The ECRI Institute, a medical testing organization based in Plymouth Meeting, Pa., created its third annual list of the top 10 patient safety issues at healthcare organizations. Heading up the list — and beating out processes more directly associated with patient care, such as the inadequate cleaning of flexible endoscopes and medication errors — was the matter of health IT systems not working cooperatively.

Healthcare facilities that install a new technology and hope for the best without making any post-implementation adjustments could be unknowingly contributing to patients’ anxiety about health IT. In a release, Robert C. Giannini, patient safety analyst and consultant at the ECRI Institute, summarized these occurrences and said “after the implementation, people continue to do things the same way and really don’t adjust the health IT system or their workflow.”

A pair of other healthcare safety issues appearing in ECRI’s top 10 list could involve IT systems.

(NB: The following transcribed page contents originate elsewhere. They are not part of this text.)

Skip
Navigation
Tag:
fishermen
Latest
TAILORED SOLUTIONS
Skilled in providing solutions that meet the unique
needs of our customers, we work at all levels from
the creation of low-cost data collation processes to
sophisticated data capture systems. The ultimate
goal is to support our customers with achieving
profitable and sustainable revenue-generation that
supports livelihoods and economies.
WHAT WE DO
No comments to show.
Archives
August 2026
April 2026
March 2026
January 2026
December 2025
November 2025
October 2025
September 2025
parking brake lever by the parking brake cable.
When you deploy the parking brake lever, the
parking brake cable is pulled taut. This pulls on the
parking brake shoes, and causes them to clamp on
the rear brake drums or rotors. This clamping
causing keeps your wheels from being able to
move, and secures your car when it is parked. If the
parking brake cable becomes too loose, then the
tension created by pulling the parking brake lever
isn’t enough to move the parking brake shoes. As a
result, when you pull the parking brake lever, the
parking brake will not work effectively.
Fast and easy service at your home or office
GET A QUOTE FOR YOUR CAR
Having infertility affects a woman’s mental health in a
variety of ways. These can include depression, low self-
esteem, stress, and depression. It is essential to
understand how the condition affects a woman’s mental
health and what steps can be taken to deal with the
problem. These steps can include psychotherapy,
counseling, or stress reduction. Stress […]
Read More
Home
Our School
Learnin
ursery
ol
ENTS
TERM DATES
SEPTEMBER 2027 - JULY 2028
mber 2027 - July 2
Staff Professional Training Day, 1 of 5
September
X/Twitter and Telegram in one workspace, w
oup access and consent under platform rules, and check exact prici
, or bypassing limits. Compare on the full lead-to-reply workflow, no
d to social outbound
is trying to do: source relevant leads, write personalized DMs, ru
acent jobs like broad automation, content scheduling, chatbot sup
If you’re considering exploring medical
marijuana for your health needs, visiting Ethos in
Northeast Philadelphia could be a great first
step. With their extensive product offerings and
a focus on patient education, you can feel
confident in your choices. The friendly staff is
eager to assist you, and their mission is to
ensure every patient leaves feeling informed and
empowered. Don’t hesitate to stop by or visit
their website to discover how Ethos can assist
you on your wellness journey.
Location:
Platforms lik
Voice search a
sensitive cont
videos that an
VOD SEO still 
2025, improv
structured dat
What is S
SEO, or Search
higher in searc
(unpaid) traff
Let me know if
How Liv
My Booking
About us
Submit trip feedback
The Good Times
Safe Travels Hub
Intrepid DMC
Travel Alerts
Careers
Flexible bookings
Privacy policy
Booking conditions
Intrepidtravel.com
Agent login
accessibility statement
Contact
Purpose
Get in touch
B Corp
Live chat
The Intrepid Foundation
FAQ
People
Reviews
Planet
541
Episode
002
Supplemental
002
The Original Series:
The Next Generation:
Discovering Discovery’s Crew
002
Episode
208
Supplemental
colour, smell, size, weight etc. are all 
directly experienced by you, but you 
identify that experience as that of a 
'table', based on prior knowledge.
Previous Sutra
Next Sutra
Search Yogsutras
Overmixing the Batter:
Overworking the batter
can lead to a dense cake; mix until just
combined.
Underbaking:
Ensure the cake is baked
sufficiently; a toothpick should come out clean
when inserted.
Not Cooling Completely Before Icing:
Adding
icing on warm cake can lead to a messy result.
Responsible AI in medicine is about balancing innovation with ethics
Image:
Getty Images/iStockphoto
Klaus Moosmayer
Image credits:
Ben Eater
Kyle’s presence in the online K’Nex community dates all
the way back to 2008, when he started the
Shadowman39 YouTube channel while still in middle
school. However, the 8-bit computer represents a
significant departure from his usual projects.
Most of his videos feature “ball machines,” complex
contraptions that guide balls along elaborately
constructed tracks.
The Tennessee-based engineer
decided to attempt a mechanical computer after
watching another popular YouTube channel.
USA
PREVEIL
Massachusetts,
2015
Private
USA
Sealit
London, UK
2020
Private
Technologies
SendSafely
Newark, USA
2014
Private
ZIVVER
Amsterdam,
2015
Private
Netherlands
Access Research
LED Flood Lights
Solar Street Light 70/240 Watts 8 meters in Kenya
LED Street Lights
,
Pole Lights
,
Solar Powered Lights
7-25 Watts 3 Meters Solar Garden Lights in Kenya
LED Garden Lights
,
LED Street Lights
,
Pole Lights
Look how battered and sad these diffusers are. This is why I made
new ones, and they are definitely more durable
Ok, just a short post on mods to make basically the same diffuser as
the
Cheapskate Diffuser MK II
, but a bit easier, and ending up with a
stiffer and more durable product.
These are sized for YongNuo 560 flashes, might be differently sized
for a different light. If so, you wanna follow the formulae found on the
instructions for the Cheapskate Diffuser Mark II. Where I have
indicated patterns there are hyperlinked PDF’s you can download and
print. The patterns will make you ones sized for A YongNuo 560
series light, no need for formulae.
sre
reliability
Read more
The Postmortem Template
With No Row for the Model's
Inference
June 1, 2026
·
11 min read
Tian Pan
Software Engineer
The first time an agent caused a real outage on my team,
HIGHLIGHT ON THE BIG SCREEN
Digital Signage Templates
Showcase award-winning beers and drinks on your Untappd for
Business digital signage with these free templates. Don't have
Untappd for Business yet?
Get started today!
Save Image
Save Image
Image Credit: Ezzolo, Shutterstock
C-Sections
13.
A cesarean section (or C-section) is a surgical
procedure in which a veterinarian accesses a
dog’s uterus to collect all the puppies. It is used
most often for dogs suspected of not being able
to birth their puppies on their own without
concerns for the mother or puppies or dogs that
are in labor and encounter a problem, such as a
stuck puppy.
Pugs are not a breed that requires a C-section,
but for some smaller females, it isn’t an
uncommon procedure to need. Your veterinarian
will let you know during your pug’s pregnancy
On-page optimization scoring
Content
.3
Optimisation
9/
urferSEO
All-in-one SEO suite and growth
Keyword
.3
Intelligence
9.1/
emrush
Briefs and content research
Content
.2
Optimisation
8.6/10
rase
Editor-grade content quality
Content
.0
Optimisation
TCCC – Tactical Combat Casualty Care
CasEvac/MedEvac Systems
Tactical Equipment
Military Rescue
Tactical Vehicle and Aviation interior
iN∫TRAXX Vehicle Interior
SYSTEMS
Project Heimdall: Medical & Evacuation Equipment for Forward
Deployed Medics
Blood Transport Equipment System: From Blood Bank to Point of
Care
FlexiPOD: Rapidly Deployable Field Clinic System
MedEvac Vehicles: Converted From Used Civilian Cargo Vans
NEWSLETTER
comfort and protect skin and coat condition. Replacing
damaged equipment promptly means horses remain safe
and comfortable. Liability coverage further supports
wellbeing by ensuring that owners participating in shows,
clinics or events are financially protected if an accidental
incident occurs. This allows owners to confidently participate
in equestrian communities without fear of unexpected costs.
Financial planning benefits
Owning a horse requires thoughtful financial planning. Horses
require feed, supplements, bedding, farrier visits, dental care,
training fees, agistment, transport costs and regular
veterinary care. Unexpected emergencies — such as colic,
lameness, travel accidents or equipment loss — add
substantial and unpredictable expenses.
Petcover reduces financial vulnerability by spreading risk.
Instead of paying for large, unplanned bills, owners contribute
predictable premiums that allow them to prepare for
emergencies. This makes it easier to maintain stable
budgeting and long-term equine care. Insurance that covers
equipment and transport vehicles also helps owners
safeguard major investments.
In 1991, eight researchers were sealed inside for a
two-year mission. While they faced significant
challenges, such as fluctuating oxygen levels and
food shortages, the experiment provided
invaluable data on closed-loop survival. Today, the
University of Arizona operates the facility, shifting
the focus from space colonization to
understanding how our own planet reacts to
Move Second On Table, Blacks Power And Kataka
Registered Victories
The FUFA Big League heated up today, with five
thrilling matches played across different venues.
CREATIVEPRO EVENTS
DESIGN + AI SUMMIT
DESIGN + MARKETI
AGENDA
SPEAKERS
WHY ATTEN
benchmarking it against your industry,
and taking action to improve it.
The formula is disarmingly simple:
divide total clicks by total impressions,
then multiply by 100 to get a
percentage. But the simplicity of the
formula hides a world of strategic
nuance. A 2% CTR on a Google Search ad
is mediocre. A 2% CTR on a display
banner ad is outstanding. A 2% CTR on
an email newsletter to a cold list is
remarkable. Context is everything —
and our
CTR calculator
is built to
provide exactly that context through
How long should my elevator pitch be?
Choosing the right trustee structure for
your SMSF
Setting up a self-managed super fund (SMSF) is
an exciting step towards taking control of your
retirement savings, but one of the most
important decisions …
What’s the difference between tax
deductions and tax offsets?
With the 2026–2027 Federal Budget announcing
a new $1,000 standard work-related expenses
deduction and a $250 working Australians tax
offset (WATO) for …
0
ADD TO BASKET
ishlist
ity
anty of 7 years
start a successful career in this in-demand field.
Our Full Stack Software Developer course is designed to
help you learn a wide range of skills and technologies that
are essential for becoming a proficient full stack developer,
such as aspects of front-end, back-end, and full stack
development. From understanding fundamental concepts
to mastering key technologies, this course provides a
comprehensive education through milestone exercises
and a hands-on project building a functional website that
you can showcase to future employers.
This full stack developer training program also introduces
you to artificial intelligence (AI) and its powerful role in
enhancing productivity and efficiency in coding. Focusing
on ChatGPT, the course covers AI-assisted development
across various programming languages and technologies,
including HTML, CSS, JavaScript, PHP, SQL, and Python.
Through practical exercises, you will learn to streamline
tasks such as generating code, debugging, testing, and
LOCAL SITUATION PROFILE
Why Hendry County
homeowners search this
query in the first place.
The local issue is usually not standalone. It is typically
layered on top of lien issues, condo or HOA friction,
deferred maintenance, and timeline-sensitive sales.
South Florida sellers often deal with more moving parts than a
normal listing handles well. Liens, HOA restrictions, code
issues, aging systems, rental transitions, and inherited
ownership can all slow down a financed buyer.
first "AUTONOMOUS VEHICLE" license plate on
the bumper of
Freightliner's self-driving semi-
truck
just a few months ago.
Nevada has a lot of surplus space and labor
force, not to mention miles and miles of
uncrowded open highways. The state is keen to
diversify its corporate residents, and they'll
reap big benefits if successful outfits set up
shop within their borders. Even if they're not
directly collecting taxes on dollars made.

Patient identification errors were found to be common and serious, according to ECRI research. Insufficient reporting of test results and follow-up care was another patient safety dilemma noted by ECRI.

Last year’s ECRI top 10 list also contained a few items that linked inadequate health IT performance to substandard patient safety. The integrity of patient data held within health IT systems, such as EHRs, was called into question, as was the malfunctioning of patient-handling devices. Cybersecurity snuck onto the list as well and, according to a recent TechTarget survey on health IT buying intentions for 2016, it remains a priority for health IT professionals. More than half of the 181 employees that responded to the survey said reinforcing their compliance and security practices will be the primary focus of their spending this year.